[Opening Records for this task section]
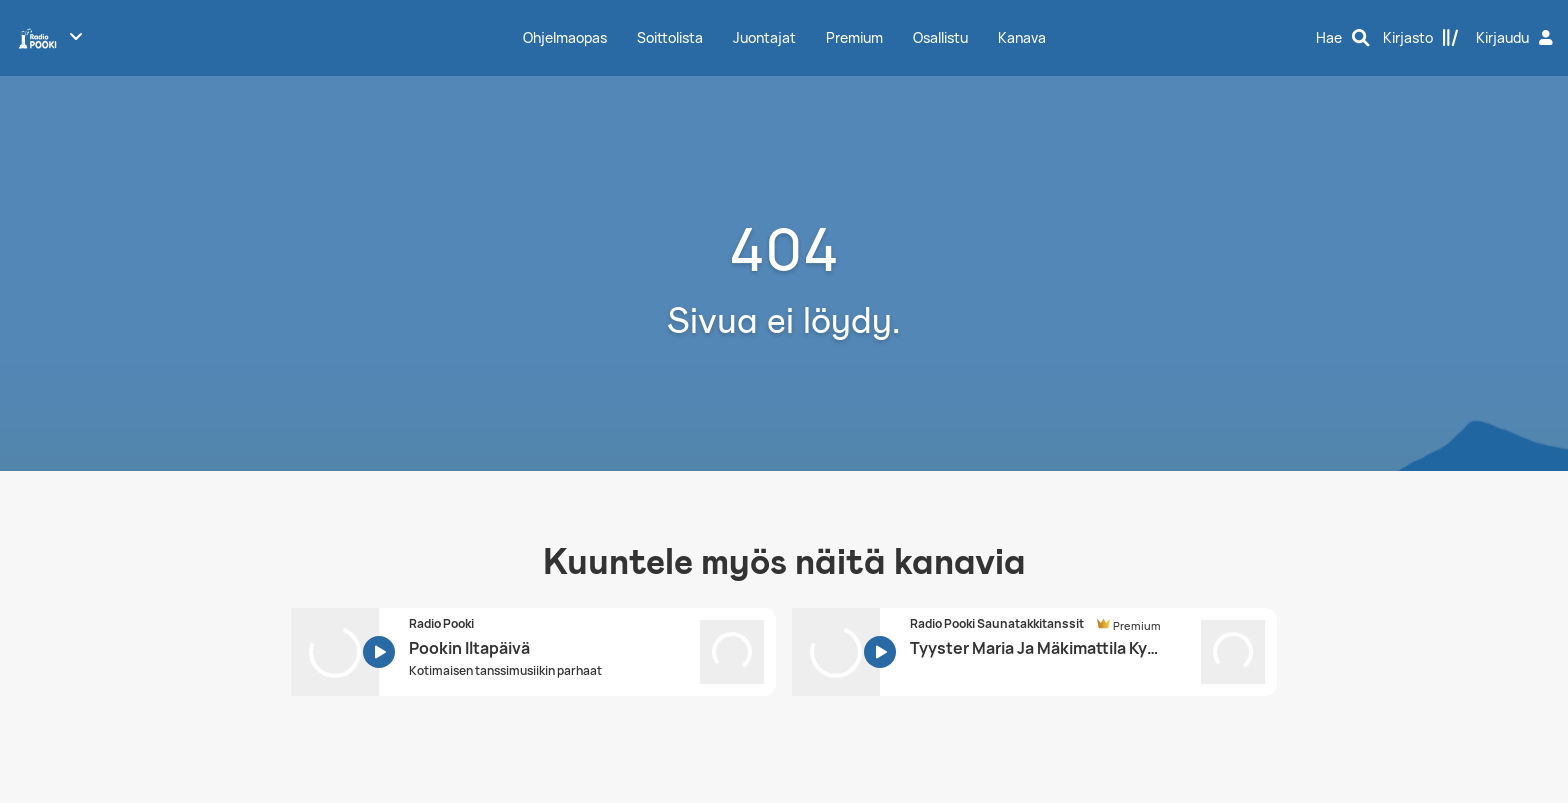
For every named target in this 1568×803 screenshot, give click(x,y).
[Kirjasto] (1421, 38)
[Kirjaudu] (1517, 38)
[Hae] (1343, 38)
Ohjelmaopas (565, 37)
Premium (854, 37)
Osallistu (940, 37)
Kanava (1022, 37)
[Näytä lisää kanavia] (76, 36)
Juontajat (764, 37)
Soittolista (670, 37)
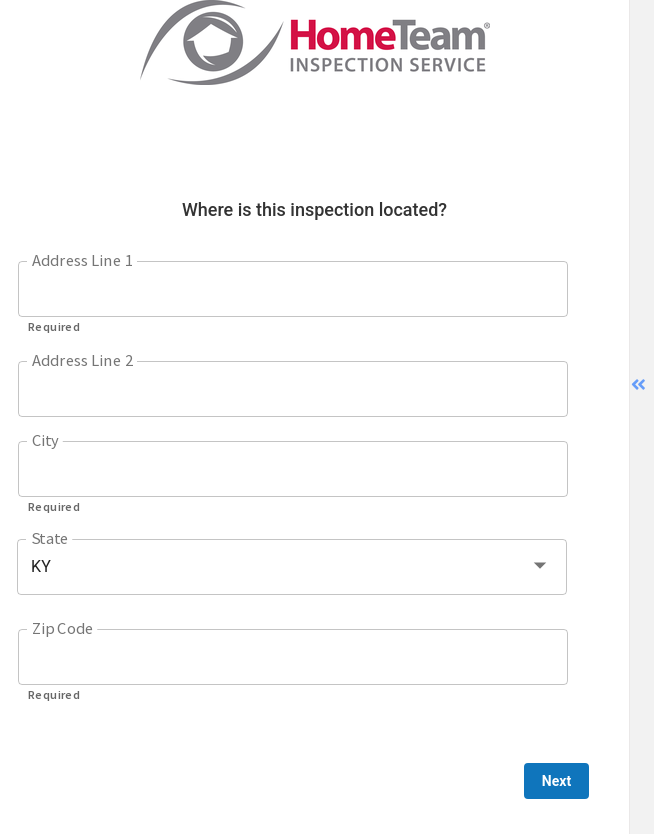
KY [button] (41, 566)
[Closing Records for this task section]
What to produce =>
Every line from the one holding "Osallistu (940, 37)" to the last line of the listing above, inclusive, must appear exactly as written, and no picture may appear.

Answer box =>
Osallistu (940, 37)
Kanava (1022, 37)
[Näytä lisää kanavia] (76, 36)
Juontajat (764, 37)
Soittolista (670, 37)
KY [button] (41, 566)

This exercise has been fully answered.